Market conditions – broad market conditions and risk appetite will influence the outlook for government bonds. If risk appetite improves, traders will be selling bonds to move funds towards higher-risk assets that can get a better return. Government bonds tend to perform well during times of negative risk appetite, where bonds are seen as a safe haven.
The benefits of investing in government bonds
We will now look at some of the pros and cons of investing in government bonds. Interestingly, some of the pros can also be seen as cons too.
We will start with some of the pros:
1. A steady and assured income stream
Government bonds (especially ones with a strong credit rating) can add a steady stream of income to a portfolio. The income from government bonds is more assured than with equities (companies can always choose to cut or stop dividend payments).
2. Very low-risk investment
As we mentioned earlier, government bonds tend to be seen as the lowest-risk investment asset class. This can work well for a portfolio during times of economic crisis and economic slowdown (although even bonds can be sold off when investors panic).
3. A highly liquid market
The market for government bonds is highly liquid. This means that trading at current market prices is simple, with little slippage and a large pool of buyers ready to take the other side of the trade if you need to sell quickly.
4. Add diversification to a portfolio
Investors sometimes struggle with diversification. Being overinvested in one asset class (as can happen with stocks) can impact the long term performance of a portfolio. Government bonds add diversification and help to add long-term stability to investments.
The risks of investing in government bonds
Some of the risks of government bonds come hand in hand with the benefits. It sometimes just depends upon what type of investor you are as to whether it is a pro or a con.
Here are a few cons:
1. A very low-risk investment
Although the low-risk element of government bonds brings stability, it can also be a drag on your portfolio. The potential returns can be limited. The opportunity cost of better returns elsewhere can be frustrating, especially in bull market conditions. Very careful consideration needs to be given to exactly how much of the portfolio should be weighted in government bonds.

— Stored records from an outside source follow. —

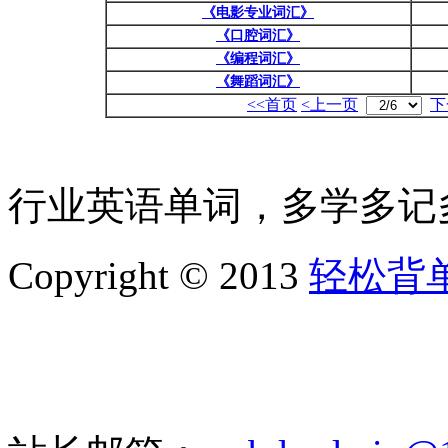
《电影专业词汇》
《口腔词汇》
《编程词汇》
《舞蹈词汇》
<<首页
<上一页
下
行业英语单词，多学多记
Copyright © 2013
轻松背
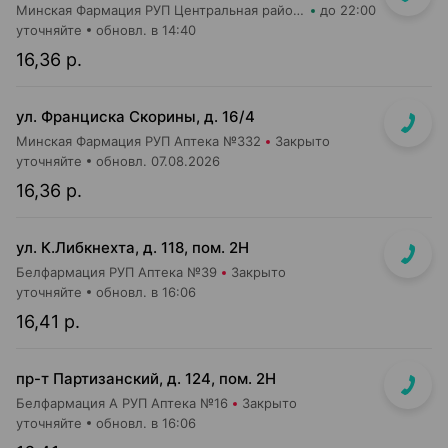
Минская Фармация РУП Центральная районная аптека №182
до 22:00
уточняйте
обновл. в 14:40
16,36 р.
ул. Франциска Скорины, д. 16/4
Минская Фармация РУП Аптека №332
Закрыто
уточняйте
обновл. 07.08.2026
16,36 р.
ул. К.Либкнехта, д. 118, пом. 2Н
Белфармация РУП Аптека №39
Закрыто
уточняйте
обновл. в 16:06
16,41 р.
пр-т Партизанский, д. 124, пом. 2Н
Белфармация А РУП Аптека №16
Закрыто
уточняйте
обновл. в 16:06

2. Fixed income loses out in an inflationary environment
Opportunity cost is a key problem for owning government bonds. If economic conditions remain benign, with low inflation and low interest rates, government bonds can be a solid source of income. However, if inflation starts to rise then the opportunity cost of holding bonds increases. Inflation erodes the value of fixed-income products (you are always going to get the same amount on the coupon). However, inflation-protected bonds are available to counter this issue.
3. Fixed income loses when interest rates increase
This is an extension of the inflation problem. If interest rates rise, then the opportunity cost of owning fixed income rises. You could be getting better returns on your investments elsewhere.
Government and Municipal Bonds Investing Takeaways
Although they might be seen as dull and boring investment opportunities (especially compared to cryptocurrencies), government bonds are an extremely important asset class for the global financial system. Everyone that has a government pension will be exposed to them to some degree.
However, they are also an asset class that can be beneficial for investors. They add diversification and stability to a portfolio in addition to a secured income stream. The primary disadvantages lie in their low-risk status and the opportunity cost of missing out on potentially higher returns elsewhere.
There is plenty to consider when choosing whether to invest in government bonds. As ever though, if you are unsure, we suggest speaking to an independent investment advisor.